Oil prices suffer worst weekly loss amid coronavirus fears

Oil prices have experienced their sharpest weekly decline in more than a year as risk aversion deepened across markets over fears of economic fallout from the China-originated coronavirus.

Brent, the London-traded global benchmark for crude oil, settled down $1.35, or more than 2 percent, at $60.69 per barrel on Friday. It hit a seven-week low of $60.26 in earlier trading.

New York-traded West Texas Intermediate (WTI), the benchmark for US crude, settled down $1.15, or 2.1 percent, at $55.59 per barrel.

Risk aversion triggered by the coronavirus has dimmed oil’s fortunes drastically after a 35 percent gain for WTI in 2019 and 24 percent for Brent.

This week, Brent fell 6.4 percent for its sharpest weekly decline since December 2018. The global crude benchmark has also lost 8 percent since the start of 2020, keeping open the possibility that it will finish January as its worst month since May last year when it lost 11.4%.
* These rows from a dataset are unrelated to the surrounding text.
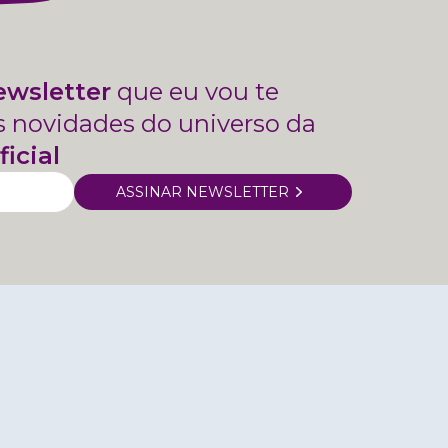
ewsletter
que eu vou te
s novidades do universo da
ficial
ASSINAR NEWSLETTER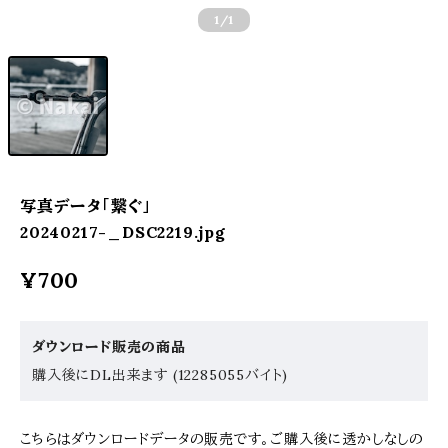
1
/1
写真データ「繋ぐ」
20240217-_DSC2219.jpg
¥700
ダウンロード販売の商品
購入後にDL出来ます (12285055バイト)
こちらはダウンロードデータの販売です。ご購入後に透かしなしの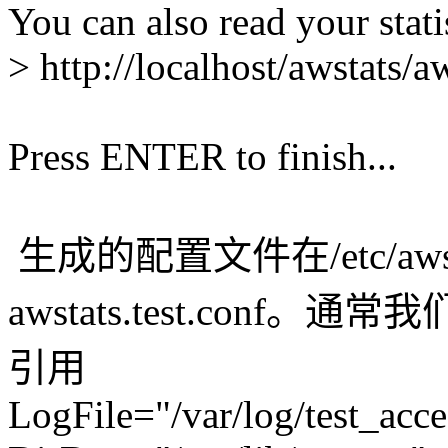
You can also read your statis
> http://localhost/awstats/a
Press ENTER to finish...
生成的配置文件在/etc/aw
awstats.test.conf
引用
LogFile="/var/log/test_acc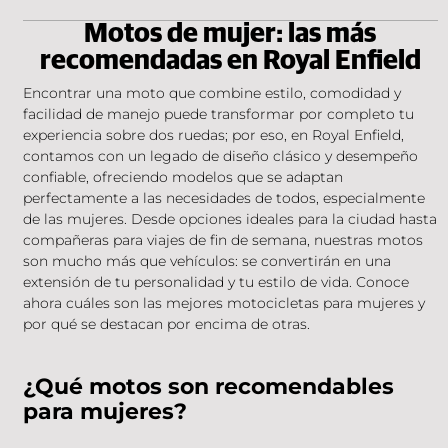
Motos de mujer: las más
recomendadas en Royal Enfield
Encontrar una moto que combine estilo, comodidad y
facilidad de manejo puede transformar por completo tu
experiencia sobre dos ruedas; por eso, en Royal Enfield,
contamos con un legado de diseño clásico y desempeño
confiable, ofreciendo modelos que se adaptan
perfectamente a las necesidades de todos, especialmente
de las mujeres. Desde opciones ideales para la ciudad hasta
compañeras para viajes de fin de semana, nuestras motos
son mucho más que vehículos: se convertirán en una
extensión de tu personalidad y tu estilo de vida. Conoce
ahora cuáles son las mejores motocicletas para mujeres y
por qué se destacan por encima de otras.
¿Qué motos son recomendables
para mujeres?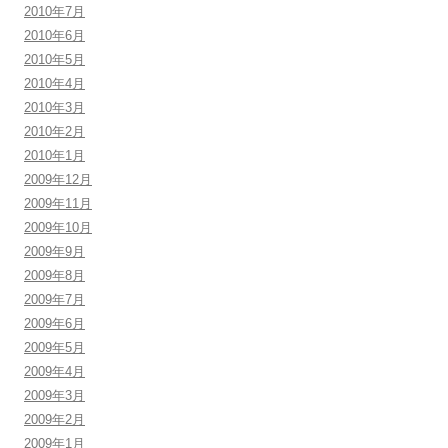
2010年7月
2010年6月
2010年5月
2010年4月
2010年3月
2010年2月
2010年1月
2009年12月
2009年11月
2009年10月
2009年9月
2009年8月
2009年7月
2009年6月
2009年5月
2009年4月
2009年3月
2009年2月
2009年1月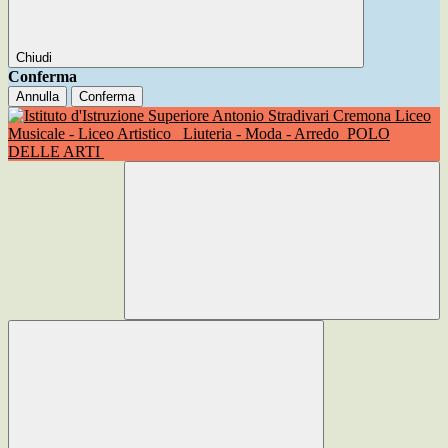
Chiudi
Conferma
Annulla
Conferma
Liceo
Musicale - Liceo Artistico
Liuteria - Moda - Arredo
POLO
DELLE ARTI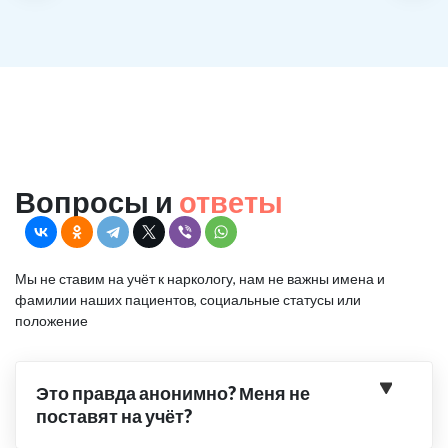
Вопросы и
ответы
Мы не ставим на учёт к наркологу, нам не важны имена и
фамилии наших пациентов, социальные статусы или
положение
Это правда анонимно? Меня не
поставят на учёт?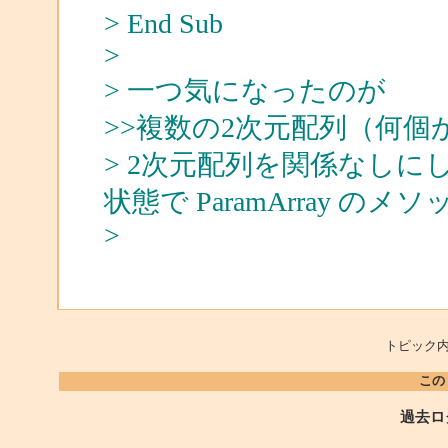
> End Sub
>
> 一つ気になったのが
>>複数の2次元配列（何
> 2次元配列を関係なし
状態で ParamArray 
>
トピック内
この
過去ロ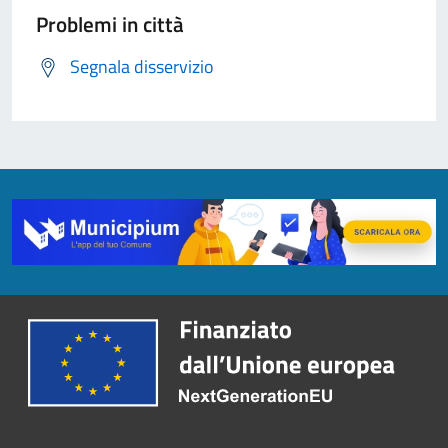
Problemi in città
Segnala disservizio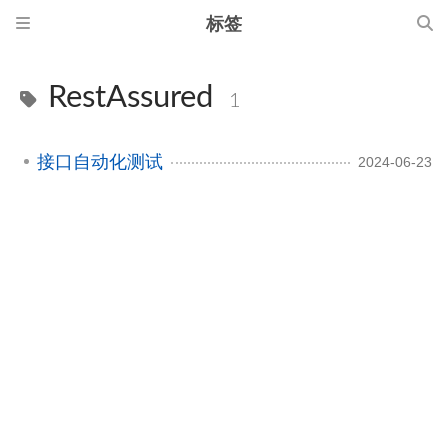
标签
RestAssured
1
接口自动化测试
2024-06-23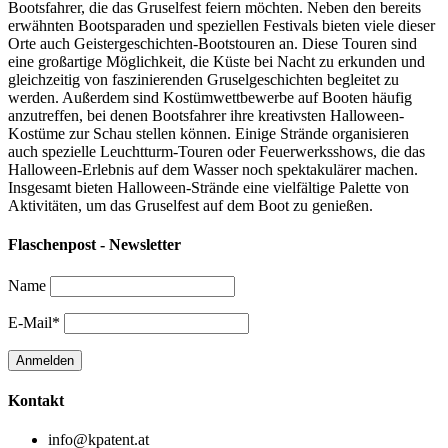
Bootsfahrer, die das Gruselfest feiern möchten. Neben den bereits
erwähnten Bootsparaden und speziellen Festivals bieten viele dieser
Orte auch Geistergeschichten-Bootstouren an. Diese Touren sind
eine großartige Möglichkeit, die Küste bei Nacht zu erkunden und
gleichzeitig von faszinierenden Gruselgeschichten begleitet zu
werden. Außerdem sind Kostümwettbewerbe auf Booten häufig
anzutreffen, bei denen Bootsfahrer ihre kreativsten Halloween-
Kostüme zur Schau stellen können. Einige Strände organisieren
auch spezielle Leuchtturm-Touren oder Feuerwerksshows, die das
Halloween-Erlebnis auf dem Wasser noch spektakulärer machen.
Insgesamt bieten Halloween-Strände eine vielfältige Palette von
Aktivitäten, um das Gruselfest auf dem Boot zu genießen.
Flaschenpost - Newsletter
Name
E-Mail*
Kontakt
info@kpatent.at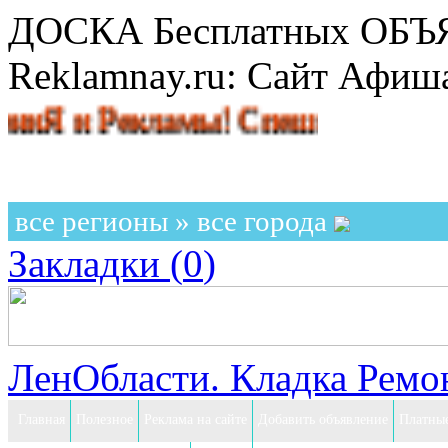
ДОСКА Бесплатных ОБ
Reklamnay.ru: Сайт Афи
 Рекламы! Спешите разместить о
все регионы » все города
Закладки (
0
)
ЛенОбласти. Кладка Ремон
Главная
Полезное
Реклама на сайте
Добавить объявление
Платные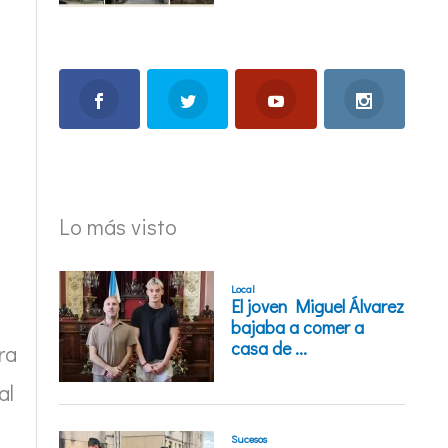
Lo más visto
ra
al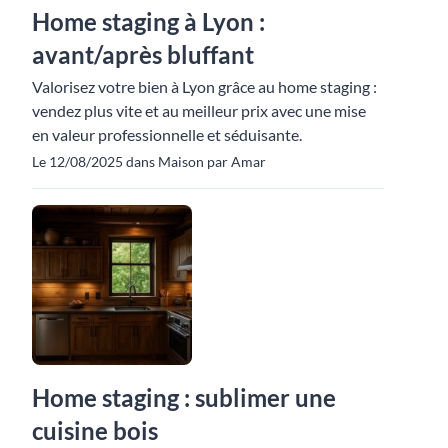
Home staging à Lyon :
avant/après bluffant
Valorisez votre bien à Lyon grâce au home staging :
vendez plus vite et au meilleur prix avec une mise
en valeur professionnelle et séduisante.
Le 12/08/2025 dans Maison par Amar
Home staging : sublimer une
cuisine bois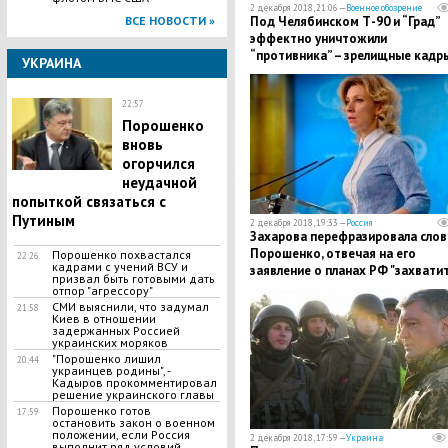
2 декабря 2018, 21:06 —
Военное обозрение
ВСЕ НОВОСТИ »
Под Челябинском Т-90 и “Град”
эффектно уничтожили
“противника” – зрелищные кадр
УКРАИНА
22:57
Порошенко
вновь
огорчился
неудачной
попыткой связаться с
Путиным
2 декабря 2018, 19:33 —
Россия
Захарова перефразировала слов
Порошенко, отвечая на его
Порошенко похвастался
22:26
кадрами с учений ВСУ и
заявление о планах РФ "захватит
призвал быть готовыми дать
Бердянск и Мариуполь
отпор "агрессору"
СМИ выяснили, что задумал
21:58
Киев в отношении
задержанных Россией
украинских моряков
"Порошенко лишил
20:44
украинцев родины", -
Кадыров прокомментировал
решение украинского главы
Порошенко готов
17:59
остановить закон о военном
положении, если Россия
2 декабря 2018, 17:59 —
Украина
выполнит ряд условий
The Economist Intelligence Unit said in a report Thursday that the virus could cut between 0.5 to 1 percentage points off China’s gross domestic product growth this year, against a baseline forecast of 5.9 percent.
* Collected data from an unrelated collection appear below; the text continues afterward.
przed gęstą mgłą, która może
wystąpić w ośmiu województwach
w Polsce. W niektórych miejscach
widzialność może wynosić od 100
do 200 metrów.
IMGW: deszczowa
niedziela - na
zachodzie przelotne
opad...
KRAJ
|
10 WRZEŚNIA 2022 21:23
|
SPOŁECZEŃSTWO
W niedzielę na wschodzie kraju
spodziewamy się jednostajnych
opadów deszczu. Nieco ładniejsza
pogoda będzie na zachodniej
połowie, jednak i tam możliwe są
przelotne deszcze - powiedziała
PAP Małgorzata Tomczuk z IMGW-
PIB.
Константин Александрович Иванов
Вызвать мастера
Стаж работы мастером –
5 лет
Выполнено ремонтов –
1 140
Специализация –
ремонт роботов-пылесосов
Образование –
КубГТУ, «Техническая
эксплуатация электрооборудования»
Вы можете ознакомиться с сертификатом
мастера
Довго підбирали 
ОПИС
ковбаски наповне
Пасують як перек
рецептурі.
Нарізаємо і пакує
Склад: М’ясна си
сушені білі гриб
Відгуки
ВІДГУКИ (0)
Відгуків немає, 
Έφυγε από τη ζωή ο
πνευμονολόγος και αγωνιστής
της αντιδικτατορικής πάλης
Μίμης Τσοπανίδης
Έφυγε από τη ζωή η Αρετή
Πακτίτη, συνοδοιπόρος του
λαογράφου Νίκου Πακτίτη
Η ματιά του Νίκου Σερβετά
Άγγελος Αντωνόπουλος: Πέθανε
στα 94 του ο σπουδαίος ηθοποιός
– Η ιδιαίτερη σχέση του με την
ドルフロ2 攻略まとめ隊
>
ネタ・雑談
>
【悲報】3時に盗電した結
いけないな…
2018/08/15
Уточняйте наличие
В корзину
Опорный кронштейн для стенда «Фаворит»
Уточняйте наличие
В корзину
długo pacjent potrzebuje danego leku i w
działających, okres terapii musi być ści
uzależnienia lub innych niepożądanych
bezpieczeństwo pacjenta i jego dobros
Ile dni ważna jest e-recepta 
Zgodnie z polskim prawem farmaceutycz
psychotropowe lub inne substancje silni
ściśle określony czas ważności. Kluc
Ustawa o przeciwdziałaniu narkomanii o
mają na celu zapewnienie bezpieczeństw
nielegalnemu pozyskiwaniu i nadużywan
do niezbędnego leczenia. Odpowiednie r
"When cities are placed under quarantine, and public transit is shut down, by definition that reduces economic activity and has a negative impact on energy demand, oil included", Raymond James analyst John Freeman said in a note to the firm’s clients. "Once there is evidence that the outbreak is contained and thus economic disruption subsiding, sentiment on oil should improve, bringing prices back up".

The United States, meanwhile, reported its second coronavirus case on Friday, saying a woman from Illinois was found infected after travelling back from the Chinese city of Wuhan, the epicentre of the infection. Earlier this week, a man from Washington state became the first US person to contract the virus upon returning from Wuhan.
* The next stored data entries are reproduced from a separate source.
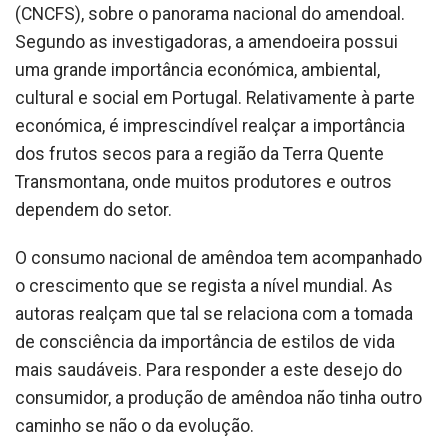
(CNCFS), sobre o panorama nacional do amendoal.
Segundo as investigadoras, a amendoeira possui
uma grande importância económica, ambiental,
cultural e social em Portugal. Relativamente à parte
económica, é imprescindível realçar a importância
dos frutos secos para a região da Terra Quente
Transmontana, onde muitos produtores e outros
dependem do setor.
O consumo nacional de amêndoa tem acompanhado
o crescimento que se regista a nível mundial. As
autoras realçam que tal se relaciona com a tomada
de consciência da importância de estilos de vida
mais saudáveis. Para responder a este desejo do
consumidor, a produção de amêndoa não tinha outro
caminho se não o da evolução.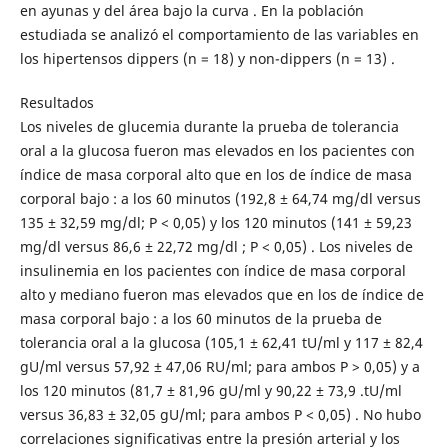
en ayunas y del área bajo la curva . En la población
estudiada se analizó el comportamiento de las variables en
los hipertensos dippers (n = 18) y non-dippers (n = 13) .
Resultados
Los niveles de glucemia durante la prueba de tolerancia
oral a la glucosa fueron mas elevados en los pacientes con
índice de masa corporal alto que en los de índice de masa
corporal bajo : a los 60 minutos (192,8 ± 64,74 mg/dl versus
135 ± 32,59 mg/dl; P < 0,05) y los 120 minutos (141 ± 59,23
mg/dl versus 86,6 ± 22,72 mg/dl ; P < 0,05) . Los niveles de
insulinemia en los pacientes con índice de masa corporal
alto y mediano fueron mas elevados que en los de índice de
masa corporal bajo : a los 60 minutos de la prueba de
tolerancia oral a la glucosa (105,1 ± 62,41 tU/ml y 117 ± 82,4
gU/ml versus 57,92 ± 47,06 RU/ml; para ambos P > 0,05) y a
los 120 minutos (81,7 ± 81,96 gU/ml y 90,22 ± 73,9 .tU/ml
versus 36,83 ± 32,05 gU/ml; para ambos P < 0,05) . No hubo
correlaciones significativas entre la presión arterial y los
US stocks’ top barometer, the S&P 500, closed down almost 1% on Friday, for its biggest drop since October, as investors dumped risk assets and piled into the safety of instruments such as government bonds and gold.

Specifically on the energy front, the outbreak has already downed demand for 200,000 barrels of refined oil products, estimated Claudia Galimberti of S&P Global Platts. In China’s Hubei Province, where the disease was first noted, the shutdown of transportation has probably eliminated about 50,000 to 70,000 barrels a day of demand, Galimberti noted.

Wall Street investment bank Goldman Sachs said on Tuesday that it anticipated a 260,000-barrel-per-day negative shock to global oil demand on average, including a 170,000-bpd loss of jet fuel demand, from the coronavirus.

Switzerland-based oil risk consultancy PetroMatrix has termed the virus the "Black Swan event of 2020", likening it to global contagions like the 1997 Asian Financial Crisis, the 2000 Dotcom Crisis, the 2001 attacks on the US, and the 2008 Global Financial Crisis among others.

In late December, an unknown type of pneumonia was first detected in Wuhan. Confirmed cases of the new coronavirus have also been recorded in the United States, France, South Korea, Japan, Singapore, Thailand, and Nepal. Some 39 people all over the world have died from the coronavirus so far, with over 700 having been infected.